Wednesday, December 16, 2009

How You Roll back a Devce Driver

When new driver updates or application updates are released sometimes they cause more problems than they fix. With Windows drivers it is relatively easy to roll back to the last driver.
  • Bring up your device manager (Right Click on My Computer --> Manage --> Device manager).
  • Find the device that you want to rollback and right click and select properties
  • Click on the driver Tab and you should see an image something like below


Can you see the Roll Back Driver button - click that button and follow the prompts to restore  your previous driver version.

Sunday, December 13, 2009

Usb Safely Remove Hardware

When using USB removable devices like portable USB sticks or USB hard drives you need to ensure that the data you change on the drives is written to the drive completely.  Generally by default the properties for USB devices are set to write caching and when you want to remove the drive you need to use the 'Safely Remove Hardware' option to make sure all data is flushed to the drive.

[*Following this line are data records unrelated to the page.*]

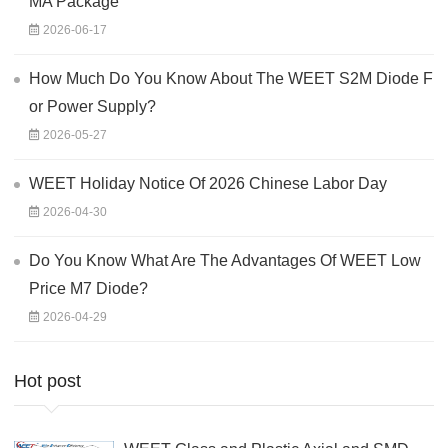
MA Package
2026-06-17
How Much Do You Know About The WEET S2M Diode F
or Power Supply?
2026-05-27
WEET Holiday Notice Of 2026 Chinese Labor Day
2026-04-30
Do You Know What Are The Advantages Of WEET Low
Price M7 Diode?
2026-04-29
Hot post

Write caching essentially means that any changes you make are either kept in memory or hard disk virtual memory to be written to the drive at a later time.  Ideally data should be written to the device during idle time however that does not always occur.  The possible result of removing a device before data is synced is data corruption.

What you can do to avoid data loss and save time is set individual policies for your drives whether they're removable or fixed.  Here are the steps:
  • Go to My Computer and right click on an drive and left click on properties
  • Click on Hardware tab and select one of the USB drives for example
  • Click on properties and then click on the policies tab
Now you should see a tab that looks something like this:



Now if you use a USB stick for quick transfers only you could select 'Optimize for quick removal' which will mean slower performance than caching.  If you use a hard drive that is semi-permanent you may want to select optimize for performance, ie, write caching is enabled.  The risk is if you have a power failure you could lose some data.

You can set these policies for each individual drive.  Fixed drive policies have a slightly different screen however you can still select or de-select write caching.

Wednesday, December 2, 2009

Printing a File Quickly

Here's a tip to save time when printing a file or group of files.  You can print documents or images in a multitude of ways but this is a real time saver.  Open up your printers folder and create a shortcut to your desktop for the printer(s) you use.

Now to print a file you simply click and drag over the printer icon and release.  The application the file was created in will launch and automatically print to the printer you created the shortcut.  Best thing is you can do this with multiple files of different types like a Wordpad and Notepad file for example.